---- Material for this exercise
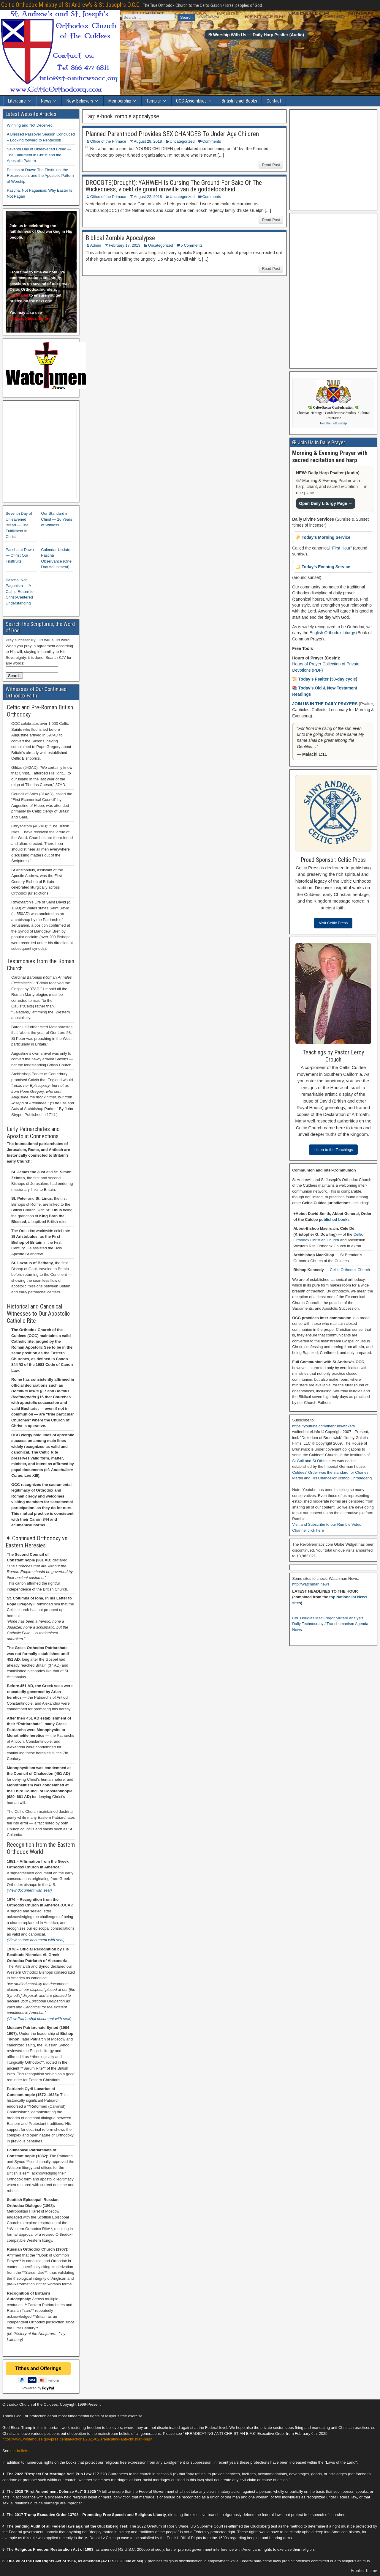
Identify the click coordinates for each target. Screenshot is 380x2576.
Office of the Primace (108, 141)
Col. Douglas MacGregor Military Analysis (327, 1618)
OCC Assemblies (191, 101)
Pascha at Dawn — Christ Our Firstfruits (20, 555)
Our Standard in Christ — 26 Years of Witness (56, 519)
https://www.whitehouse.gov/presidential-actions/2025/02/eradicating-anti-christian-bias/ (77, 2439)
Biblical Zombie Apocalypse (120, 238)
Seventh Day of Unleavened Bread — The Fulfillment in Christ (19, 525)
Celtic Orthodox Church (350, 1269)
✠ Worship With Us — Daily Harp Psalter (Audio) (256, 34)
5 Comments (192, 245)
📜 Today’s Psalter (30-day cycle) (324, 679)
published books (334, 1219)
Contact (274, 101)
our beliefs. (19, 2451)
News (46, 101)
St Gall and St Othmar (311, 1461)
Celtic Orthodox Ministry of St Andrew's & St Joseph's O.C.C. (71, 4)
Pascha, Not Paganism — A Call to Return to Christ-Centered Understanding (20, 591)
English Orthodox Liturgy (332, 632)
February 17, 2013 (124, 245)
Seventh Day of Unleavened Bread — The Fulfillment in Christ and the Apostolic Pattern (39, 155)
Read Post (271, 165)
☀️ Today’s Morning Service (322, 537)
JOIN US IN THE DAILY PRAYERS (325, 703)
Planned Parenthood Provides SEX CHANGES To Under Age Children (172, 134)
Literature (17, 101)
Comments (211, 141)
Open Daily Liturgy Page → (325, 503)
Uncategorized (182, 141)
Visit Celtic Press (333, 923)
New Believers (79, 101)
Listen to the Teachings (333, 1149)
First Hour (341, 548)
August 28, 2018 (148, 141)
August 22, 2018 (148, 196)
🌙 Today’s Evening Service (322, 566)
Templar (153, 101)
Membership (119, 101)
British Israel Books (239, 101)
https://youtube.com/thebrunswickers (323, 1426)
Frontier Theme (364, 2570)
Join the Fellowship (333, 423)
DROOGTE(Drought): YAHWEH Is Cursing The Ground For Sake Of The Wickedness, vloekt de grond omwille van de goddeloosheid (174, 186)
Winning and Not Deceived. (30, 125)
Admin (95, 245)
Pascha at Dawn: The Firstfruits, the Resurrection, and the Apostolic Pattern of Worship (40, 176)
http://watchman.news (311, 1584)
--------
What to produce: An unchanged copy of the data, images excluded, is all that should be given.

Answer below:
Identify the click coordinates for each target. Screenshot is 380x2576.
Office of the Primace (108, 141)
Col. Douglas MacGregor Military Analysis (327, 1618)
OCC Assemblies (191, 101)
Pascha at Dawn — Christ Our Firstfruits (20, 555)
Our Standard in Christ — 26 Years of Witness (56, 519)
https://www.whitehouse.gov/presidential-actions/2025/02/eradicating-anti-christian-bias/ (77, 2439)
Biblical Zombie Apocalypse (120, 238)
Seventh Day of Unleavened Bread — The Fulfillment in Christ (19, 525)
Celtic Orthodox Church (350, 1269)
✠ Worship With Us — Daily Harp Psalter (Audio) (256, 34)
5 Comments (192, 245)
📜 Today’s Psalter (30-day cycle) (324, 679)
published books (334, 1219)
Contact (274, 101)
our beliefs. (19, 2451)
News (46, 101)
St Gall and St Othmar (311, 1461)
Celtic Orthodox Ministry of St Andrew's & St Joseph's O.C.C. (71, 4)
Pascha, Not Paganism — A Call to Return to Christ-Centered Understanding (20, 591)
English Orthodox Liturgy (332, 632)
February 17, 2013 (124, 245)
Seventh Day of Unleavened Bread — The Fulfillment in Christ and the Apostolic Pattern (39, 155)
Read Post (271, 165)
☀️ Today’s Morning Service (322, 537)
JOIN US IN THE DAILY PRAYERS (325, 703)
Planned Parenthood Provides SEX CHANGES To Under Age Children (172, 134)
Literature (17, 101)
Comments (211, 141)
Open Daily Liturgy Page → (325, 503)
Uncategorized (182, 141)
Visit Celtic Press (333, 923)
New Believers (79, 101)
Listen to the Teachings (333, 1149)
First Hour (341, 548)
August 28, 2018 (148, 141)
August 22, 2018 (148, 196)
🌙 Today’s Evening Service (322, 566)
Templar (153, 101)
Membership (119, 101)
British Israel Books (239, 101)
https://youtube.com/thebrunswickers (323, 1426)
Frontier Theme (364, 2570)
Join the Fellowship (333, 423)
DROOGTE(Drought): YAHWEH Is Cursing The Ground For Sake Of The Wickedness, vloekt de grond omwille van de goddeloosheid (174, 186)
Winning and Not Deceived. (30, 125)
Admin (95, 245)
Pascha at Dawn: The Firstfruits, the Resurrection, and the Apostolic Pattern of Worship (40, 176)
http://watchman.news (311, 1584)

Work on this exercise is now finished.